In one recent case, about 24 Rohingya refugees including women and children were rescued from traffickers in the hills of Teknaf, after being promised passage to Malaysia. Such incidents mirror countless others that go unreported. These documented cases underscore not only individual tragedy, but also systemic failures, statelessness, lack of legal protection or regular work, overcrowded camps, and weak enforcement of anti‑trafficking laws that continue to put Rohingya women and children at extreme risk of exploitation.
Policy Gaps: Where Protection Falls Short
At the heart of this crisis lies statelessness. Without citizenship or legal recognition, Rohingya refugees fall outside national protection systems. They cannot access lawful employment, formal education, or justice mechanisms, leaving them dependent on humanitarian aid and vulnerable to traffickers who exploit desperation by offering false escape routes.

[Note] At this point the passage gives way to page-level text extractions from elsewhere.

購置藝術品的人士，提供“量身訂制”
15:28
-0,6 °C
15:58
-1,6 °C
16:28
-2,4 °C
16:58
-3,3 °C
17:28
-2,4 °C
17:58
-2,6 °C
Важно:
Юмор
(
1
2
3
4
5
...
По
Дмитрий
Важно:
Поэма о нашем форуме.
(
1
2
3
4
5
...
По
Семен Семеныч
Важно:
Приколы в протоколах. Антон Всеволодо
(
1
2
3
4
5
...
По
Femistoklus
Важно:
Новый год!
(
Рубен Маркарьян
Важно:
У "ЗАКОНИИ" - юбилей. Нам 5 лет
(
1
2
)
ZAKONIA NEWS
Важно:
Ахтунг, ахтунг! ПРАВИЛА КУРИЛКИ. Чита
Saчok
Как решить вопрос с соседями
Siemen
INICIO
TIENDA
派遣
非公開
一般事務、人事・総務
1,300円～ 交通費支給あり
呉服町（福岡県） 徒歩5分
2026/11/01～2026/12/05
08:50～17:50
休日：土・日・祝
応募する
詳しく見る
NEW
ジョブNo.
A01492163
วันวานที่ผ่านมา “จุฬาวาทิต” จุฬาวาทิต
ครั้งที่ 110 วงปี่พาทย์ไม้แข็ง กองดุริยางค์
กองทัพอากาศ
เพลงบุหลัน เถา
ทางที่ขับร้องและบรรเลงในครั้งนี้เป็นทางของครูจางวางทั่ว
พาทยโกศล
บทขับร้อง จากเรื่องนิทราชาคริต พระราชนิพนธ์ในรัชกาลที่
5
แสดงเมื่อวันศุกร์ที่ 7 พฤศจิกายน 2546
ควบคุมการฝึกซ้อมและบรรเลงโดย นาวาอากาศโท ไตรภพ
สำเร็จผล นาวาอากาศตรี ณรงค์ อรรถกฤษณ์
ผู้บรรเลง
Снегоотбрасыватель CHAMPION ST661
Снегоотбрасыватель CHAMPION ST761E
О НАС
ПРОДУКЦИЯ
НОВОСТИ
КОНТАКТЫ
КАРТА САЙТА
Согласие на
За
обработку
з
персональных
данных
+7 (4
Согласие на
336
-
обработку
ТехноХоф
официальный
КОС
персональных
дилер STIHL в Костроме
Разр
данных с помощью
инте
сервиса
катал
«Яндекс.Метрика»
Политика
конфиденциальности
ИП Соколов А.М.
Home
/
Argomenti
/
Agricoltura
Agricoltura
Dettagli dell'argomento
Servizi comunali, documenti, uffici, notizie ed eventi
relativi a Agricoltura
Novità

Bangladesh’s anti-trafficking laws, though progressive on paper, are difficult to enforce within the chaotic, densely populated camps of Cox’s Bazar. Prosecutions remain rare. Survivors often fear reporting abuses due to stigma, threats, or a fundamental lack of trust in institutions.
These challenges are compounded by limited regional cooperation. Bangladesh, Myanmar, Malaysia, Thailand, and India all form part of a trafficking corridor, yet they lack strong mechanisms for intelligence sharing, cross-border prosecution, or coordinated victim repatriation. Trafficking networks exploit these weak points with alarming ease.
Gendered vulnerabilities further aggravate risk. Rohingya women face economic dependency, early marriage pressures, constrained mobility, and limited access to education; all of which make them prime targets for traffickers offering marriage, employment, or migration.
Policy and Community Solutions: A Roadmap Forward
These policy weaknesses show not only what has gone wrong, but where solutions must begin. A sustainable response starts with recognition and inclusion. Providing Rohingya refugees with access to education, livelihood opportunities, and some form of legal identity would significantly reduce their exposure to traffickers. Empowered women are far less likely to be deceived or coerced.
Regional cooperation must also be strengthened. Countries along trafficking routes should develop joint frameworks for intelligence exchange, cross-border investigations, and survivor protection. The Bali Process on People Smuggling and Trafficking in Persons offers an underutilized platform for such collaboration, but meaningful progress requires political will and shared investment.
At the community level, humanitarian agencies can expand community-based protection programs; training Rohingya volunteers as early warning monitors, mediators, and educators. Internal community leadership fosters trust and resilience in ways external actors alone cannot achieve.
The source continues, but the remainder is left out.